1) How did you become involved in the tumour suppressor screens and why did you use the fruit fly as a model?
My PhD was a cell culture-based project, but when I wrote the introduction to my thesis, I became fascinated by the fly and worm genetics literature and the power of screens. The possibility of doing complex genetic manipulations very rapidly was also part of the attraction. I was lucky to be offered a postdoc position in Iswar Hariharan’s lab at a time when genetic mosaicism (the ability to genetically manipulate small patches of tissue in an otherwise wild type organism) was revolutionising fly genetics. This created a gold rush of phenotype-based screens to study all sorts of processes, from tumour suppression to neurodegeneration. At the same time, the fly genome was being sequenced, which made mapping the mutations much easier. The discovery of the Hippo pathway was part of this genetic gold rush. These were exciting times!
2) When and how did you note that the tumour suppressor genes were not independent genes but constitute a pathway?

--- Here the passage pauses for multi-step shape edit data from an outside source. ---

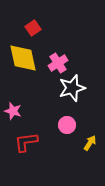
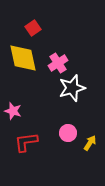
pink circle: moved 1 px right, 8 px down
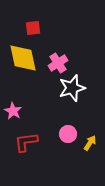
red square: rotated 28 degrees clockwise
pink star: rotated 12 degrees clockwise
pink circle: moved 1 px down
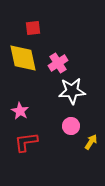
white star: moved 3 px down; rotated 12 degrees clockwise
pink star: moved 7 px right
pink circle: moved 3 px right, 8 px up
yellow arrow: moved 1 px right, 1 px up
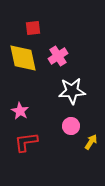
pink cross: moved 7 px up
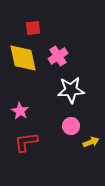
white star: moved 1 px left, 1 px up
yellow arrow: rotated 35 degrees clockwise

During the course of my screen, I identified mutations in two genetic loci with similar phenotypes, salvador and dali (long story…). So it was the similarity between the two phenotypes (more proliferation, less apoptosis) that told us these two genes might function in a common pathway. dali turned out to be the previously identified tumour suppressor kinase warts/lats, which had been discovered by Peter Bryant and Tian Xu. Marius Sudol had identified the WW domain as a small protein-protein interaction motif, and Salvador has two WW domains, while Warts has several WW domain-binding motif. Kieran Harvey then showed that Salvador and Warts can physically interact in vitro, and we went from two orphan tumour suppressors to a (modest) pathway!

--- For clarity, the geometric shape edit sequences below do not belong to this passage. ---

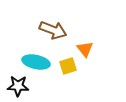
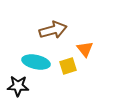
brown arrow: rotated 36 degrees counterclockwise
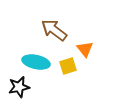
brown arrow: moved 1 px right; rotated 128 degrees counterclockwise
black star: moved 1 px right, 1 px down; rotated 15 degrees counterclockwise
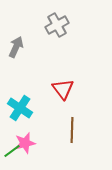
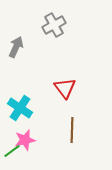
gray cross: moved 3 px left
red triangle: moved 2 px right, 1 px up
pink star: moved 3 px up
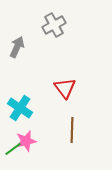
gray arrow: moved 1 px right
pink star: moved 1 px right, 1 px down
green line: moved 1 px right, 2 px up
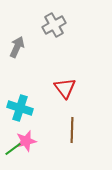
cyan cross: rotated 15 degrees counterclockwise
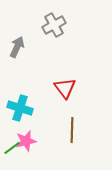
green line: moved 1 px left, 1 px up
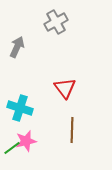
gray cross: moved 2 px right, 3 px up
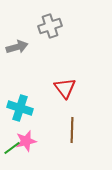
gray cross: moved 6 px left, 4 px down; rotated 10 degrees clockwise
gray arrow: rotated 50 degrees clockwise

3) How did people in the field agree on the term ‘Hippo’?
Georg Halder had called his mutants hippo because the head of mutant flies had a puckered appearance reminiscent of hippopotamus skin. This seemed more fun than Drosophila Mammalian Sterile 20-like, so the rest of us adopted that name! DJ Pan started to use the term “Hippo pathway” in his 2003 Cell paper (Wu et al), and the rest is history…

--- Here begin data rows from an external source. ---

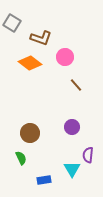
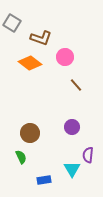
green semicircle: moved 1 px up
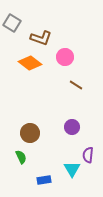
brown line: rotated 16 degrees counterclockwise
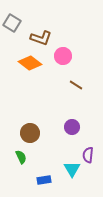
pink circle: moved 2 px left, 1 px up
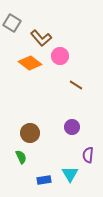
brown L-shape: rotated 30 degrees clockwise
pink circle: moved 3 px left
cyan triangle: moved 2 px left, 5 px down
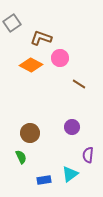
gray square: rotated 24 degrees clockwise
brown L-shape: rotated 150 degrees clockwise
pink circle: moved 2 px down
orange diamond: moved 1 px right, 2 px down; rotated 10 degrees counterclockwise
brown line: moved 3 px right, 1 px up
cyan triangle: rotated 24 degrees clockwise
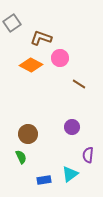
brown circle: moved 2 px left, 1 px down
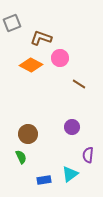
gray square: rotated 12 degrees clockwise
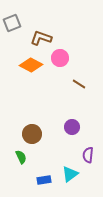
brown circle: moved 4 px right
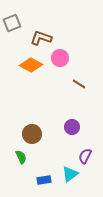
purple semicircle: moved 3 px left, 1 px down; rotated 21 degrees clockwise
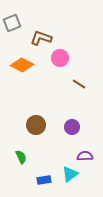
orange diamond: moved 9 px left
brown circle: moved 4 px right, 9 px up
purple semicircle: rotated 63 degrees clockwise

4) Why do you think was the Hippo pathway was overlooked for so long despite its ubiquitous expression and importance?
The core kinase cassette was actually discovered in yeast as the Mitotic Exit Network/Septation Initiation Network before the Hippo pathway was identified in flies. The connection with tissue growth was made thanks to advances in genetic mosaicism, which allowed phenotype-based screens for tumour suppressor genes. So I think it was technological advances that were needed to kick-start the field.
5) The Tead transcription factors, which are now seen as the key downstream regulators of the pathway, were first characterised often in the context of skeletal muscle. Were you surprised by this (Hippo was mainly studied in epithelial cells) and how did this affect your thinking about the Hippo pathway?
All major signalling pathways are used reiteratively in many processes. Although it was initially identified in the context of growth control, the Hippo pathway is no different. So no, not surprised.
6) What are your next (non-confidential) research plans?
That would be telling! Understanding the wildtype function of the Hippo pathway (see Lawrence and Casal, Dev Biol 2013).